◆ TASK DESCRIPTION: Leave out the pictures and repeat exactly the lines from the one containing "obzory, pokud dovolíte. My sloni" through the end of the records.

Collected data
_ _ _ _ _

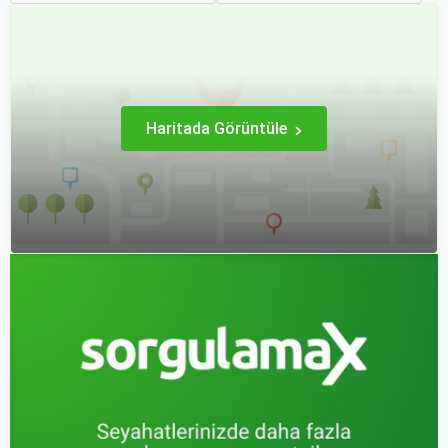
erken rezervasyon
dakikada karar verip bir
yapmak, yalnızca
anda bavulları toplayıp yola
seyahatin maliyetini
çıkmak bazen zorlayıcı
azaltmakla kalmaz, aynı
olabilir.
zamanda daha kaliteli bir
seyahat deneyimi
yaşamanızı sağlar.
Haritada Görüntüle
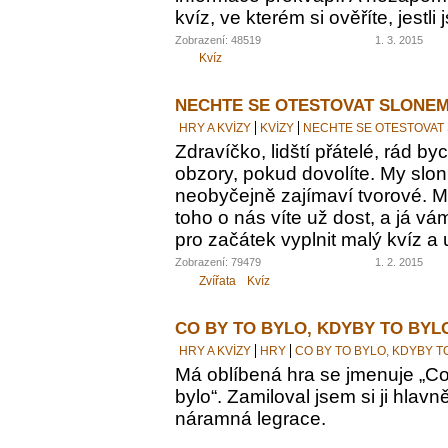
kvíz, ve kterém si ověříte, jestl
Zobrazení: 48519
1. 3. 2015
Kvíz
NECHTE SE OTESTOVAT SLONEM
HRY A KVÍZY
KVÍZY
NECHTE SE OTESTOVAT
Zdravíčko, lidští přátelé, rád by
obzory, pokud dovolíte. My sloni
neobyčejně zajímaví tvorové. M
toho o nás víte už dost, a já vám
pro začátek vyplnit malý kvíz a 
Zobrazení: 79479
1. 2. 2015
Zvířata
Kvíz
CO BY TO BYLO, KDYBY TO BYL
HRY A KVÍZY
HRY
CO BY TO BYLO, KDYBY T
Má oblíbená hra se jmenuje „Co 
bylo“. Zamiloval jsem si ji hlavn
náramná legrace.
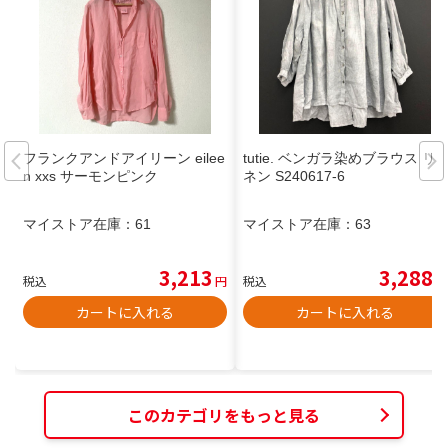
フランクアンドアイリーン eilee
tutie. ベンガラ染めブラウス リ
n xxs サーモンピンク
ネン S240617-6
マイストア在庫：
61
マイストア在庫：
63
3,213
3,288
税込
円
税込
円
カートに入れる
カートに入れる
このカテゴリをもっと見る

_ _ _ _ _

◆ ANSWER TO THIS TASK:
obzory, pokud dovolíte. My sloni
neobyčejně zajímaví tvorové. M
toho o nás víte už dost, a já vám
pro začátek vyplnit malý kvíz a 
Zobrazení: 79479
1. 2. 2015
Zvířata
Kvíz
CO BY TO BYLO, KDYBY TO BYL
HRY A KVÍZY
HRY
CO BY TO BYLO, KDYBY T
Má oblíbená hra se jmenuje „Co 
bylo“. Zamiloval jsem si ji hlavn
náramná legrace.
フランクアンドアイリーン eilee
tutie. ベンガラ染めブラウス リ
n xxs サーモンピンク
ネン S240617-6
マイストア在庫：
61
マイストア在庫：
63
3,213
3,288
税込
円
税込
円
カートに入れる
カートに入れる
このカテゴリをもっと見る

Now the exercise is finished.